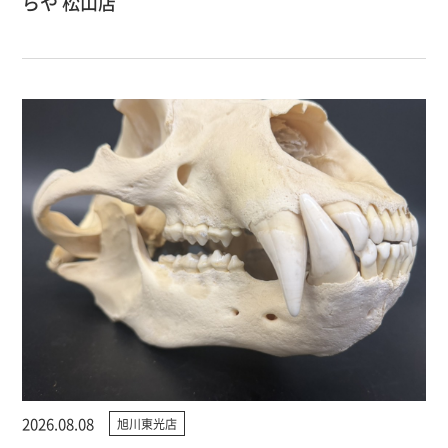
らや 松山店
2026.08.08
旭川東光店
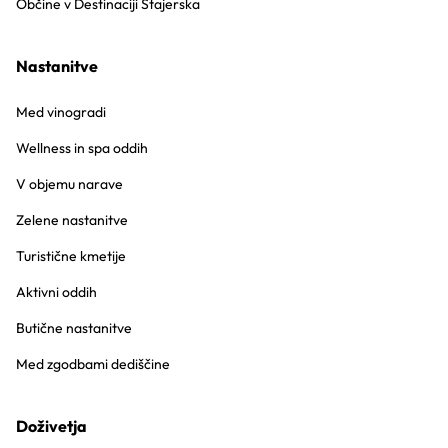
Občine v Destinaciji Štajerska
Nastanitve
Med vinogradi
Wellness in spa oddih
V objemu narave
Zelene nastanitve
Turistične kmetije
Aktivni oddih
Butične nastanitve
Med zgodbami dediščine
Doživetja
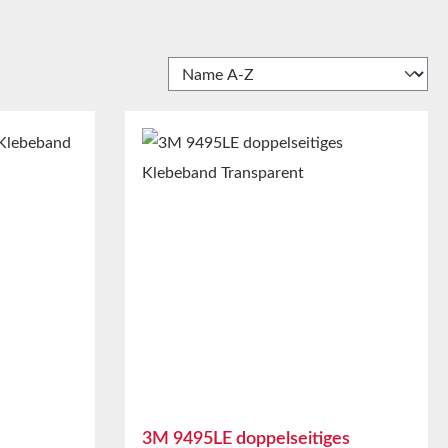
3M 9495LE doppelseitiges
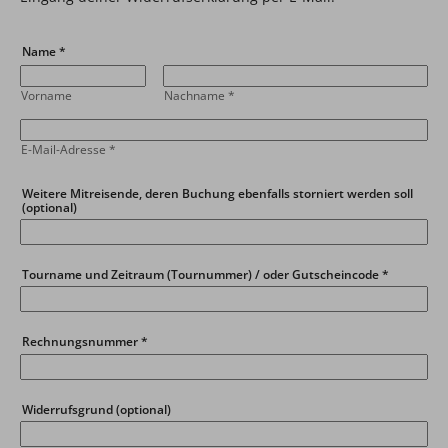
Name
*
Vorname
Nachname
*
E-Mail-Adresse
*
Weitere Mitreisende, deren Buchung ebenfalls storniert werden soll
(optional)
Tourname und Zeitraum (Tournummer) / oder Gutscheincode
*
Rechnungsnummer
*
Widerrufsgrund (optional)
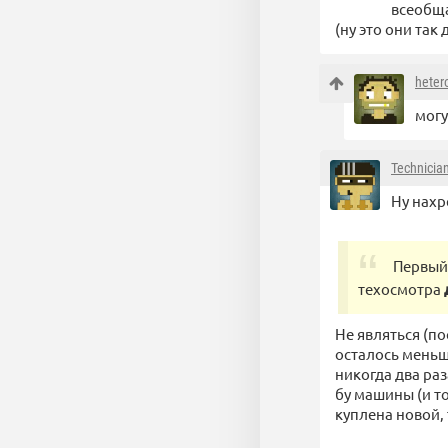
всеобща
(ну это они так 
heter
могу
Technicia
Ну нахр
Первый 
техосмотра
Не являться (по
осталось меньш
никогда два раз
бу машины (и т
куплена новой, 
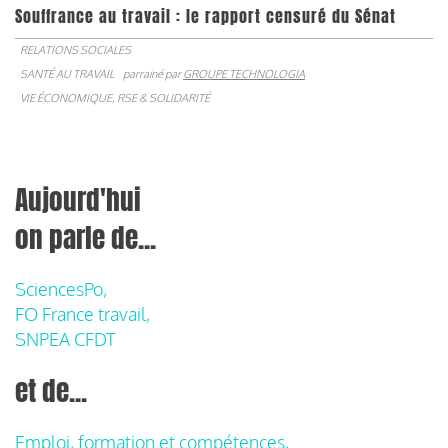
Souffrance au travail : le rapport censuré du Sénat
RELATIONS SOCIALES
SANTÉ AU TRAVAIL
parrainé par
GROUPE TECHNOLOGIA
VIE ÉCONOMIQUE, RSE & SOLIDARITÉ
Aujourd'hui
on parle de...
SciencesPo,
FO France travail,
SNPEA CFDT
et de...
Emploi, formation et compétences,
# # # # #
**What you will do**
Give back, exactly and with nothing added, the lines from the line with "(ну это они так" through the final line of the data, both included; leave pictures out.

**Finished task**
(ну это они так 
heter
могу
Technicia
Ну нахр
Первый 
техосмотра
Не являться (по
осталось меньш
никогда два раз
бу машины (и т
куплена новой, 
Souffrance au travail : le rapport censuré du Sénat
RELATIONS SOCIALES
SANTÉ AU TRAVAIL
parrainé par
GROUPE TECHNOLOGIA
VIE ÉCONOMIQUE, RSE & SOLIDARITÉ
Aujourd'hui
on parle de...
SciencesPo,
FO France travail,
SNPEA CFDT
et de...
Emploi, formation et compétences,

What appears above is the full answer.